COMMUNIQUE DU GROUPE REVOLUTION SOCIALISTE (GRS)

HALTE AU COUP D'ETAT !

Ce matin dimanche 28 juin, deux heures avant l'ouverture d'une consultation électorale par laquelle le peuple devait se prononcer entre autres, pour ou contre l'ouverture d'un processus conduisant à l'élection d'une ASSEMBLEE NATIONALE CONSTITUANTE, le président hondurien a été séquestré par des militaires.

On sait maintenant qu'il a été expulsé du pays et qu'il a reçu asile au Costa Rica.

Cet enlèvement qui intervient après la saisie du matériel électoral jeudi dernier par l'état major de la force armée commandée par Romeo Vasquez - et dont la restitution ordonnée par le Tribunal Spécial Electoral était restée sans succès – n’est que la suite du processus de coup d'Etat déclenché contre lui et dénoncé comme tel.
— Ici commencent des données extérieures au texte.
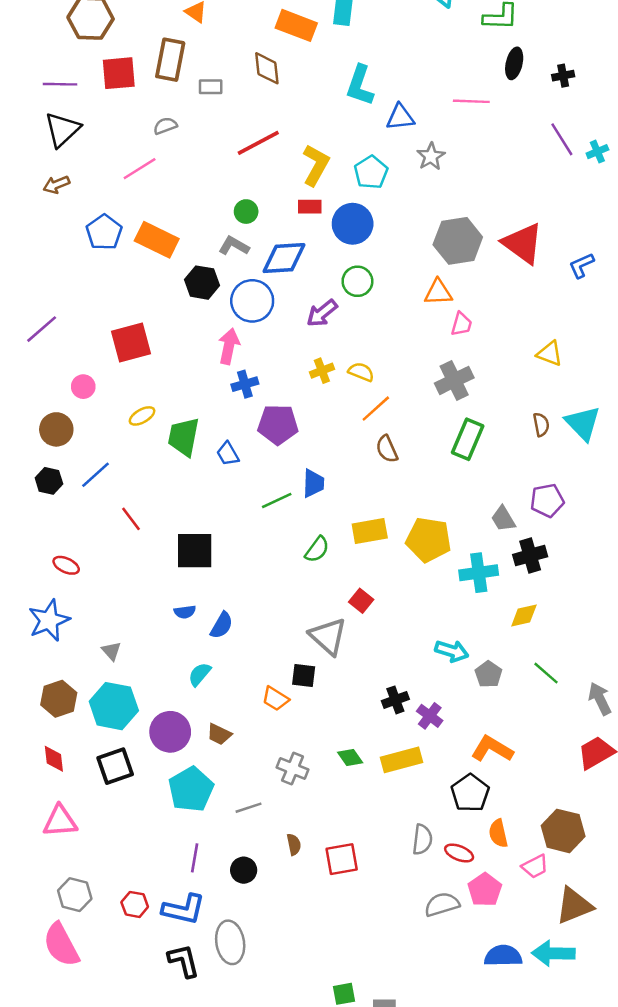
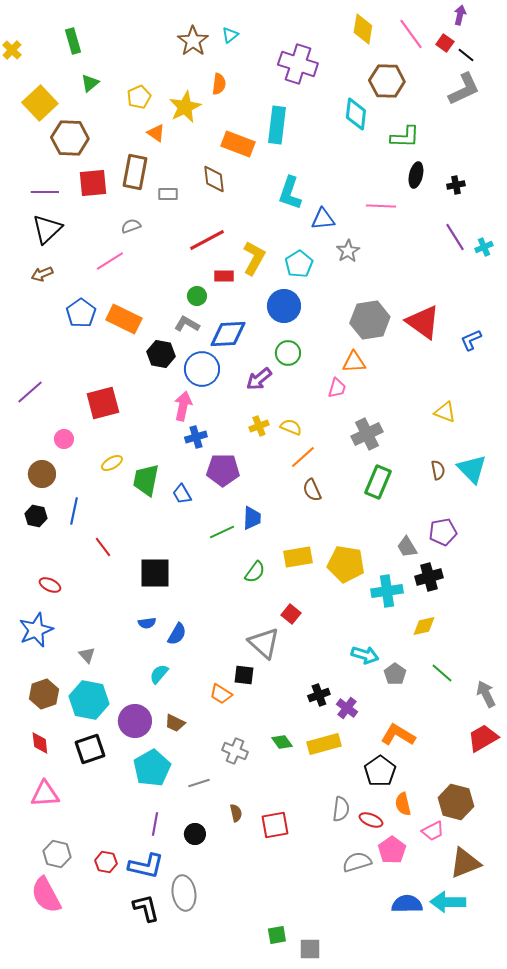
red rectangle: (310, 207) -> (224, 276), moved
pink trapezoid: (462, 324) -> (337, 388), moved
blue line: (95, 475) -> (74, 511), turned -36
Depuis, le matériel a été rendu grâce à la mobilisation de milliers de personnes, et les 15000 urnes et 2 millions de bulletins de vote ont donc pu être mis en place.

A cette heure, tout indique que les multinationales du secteur pharmaceutique sont derrière ce coup d’Etat.

En effet depuis l'adhésion du Honduras à l'ALBA, les multinationales de l’industrie pharmaceutique avaient vu d’un mauvais œil la naissance d'un projet – de concert avec CUBA – visant l’utilisation de médicaments génériques qui allait permettre de réduire les importations qui couvrent 80 % des besoins du pays.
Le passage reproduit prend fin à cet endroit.